All patients were treated initially in the gynecological department and had laparoscopic or laparotomic exploration surgery that was performed by a gynecologist. The surgical records were reviewed for information regarding the type of surgery, the ovarian involvement, the tumor laterality and size, the presence of ascites, the presence of peritoneal dissemination, and the appearance of the appendix.

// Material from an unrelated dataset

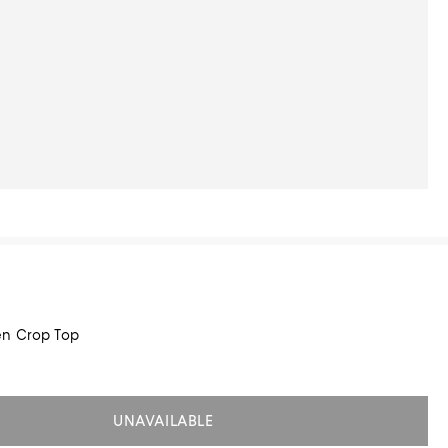
en Crop Top
UNAVAILABLE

The pathological diagnoses that were obtained from the perioperative frozen sections were also reviewed; however, the definite diagnosis was based on the histological examination and immunohistochemistry findings from the permanent sections. The most commonly used markers were CDX2, CK20, CK7, MUC2, SATB2, PAX-8, CA125, CEA, ER, and PR (3). The AMNs were classified according to a recent consensus classification system under the auspices of the Peritoneal Surface Oncology Group International (PSOGI) (21).

Statistical analysis

The results are presented as the mean with SD ranges for continuous data and percentages for categorical variables. We checked the normality of each variable, and most of the variables did not follow a normal distribution. Thus, we used the Mann–Whitney U rank test instead of Student’s t-test for evaluating the continuous variables and the chi-square test or Fisher’s exact test to evaluate the categorical variables. The distributions of the two populations were the same. Univariable and multivariable logistic regression analysis was performed to select predictive factors of AMNs, which formed the scoring system. The model was developed by calculating the statistical significance of combinations of factors and were validated by the chi-square values from the logistic regression and C-statistics. A P value less than 0.05 was considered significant. The data analysis was performed using Python version 3.8.5.

Results

Preoperative clinical characteristics

We reviewed and collected data from 70 cases of AMN that were misdiagnosed as ovarian tumors, which were then categorized into 50 patients with LAMNs and 20 patients with mucinous carcinomas, including three with signet ring cell carcinomas and one with a goblet cell carcinoid carcinoma. These patients were staged according to American Joint Committee on Cancer(AJCC) (22), four (8.0%), nine (18.0%), six (12.0%), three (6.0%) and 28 (56.0%) of the LAMNs cases were classified as confined disease, Tis, pT3, pT4aM1a and pT4bM1bG2 disease, respectively, and one (5.0%), two (10.0%), 12 (60.0%), and five (25.0%) patients with carcinomas were diagnosed with stage pT4aM1a, pT4bM1bG1, pT4aM1bG2 and pT4bM1bG3 disease, respectively.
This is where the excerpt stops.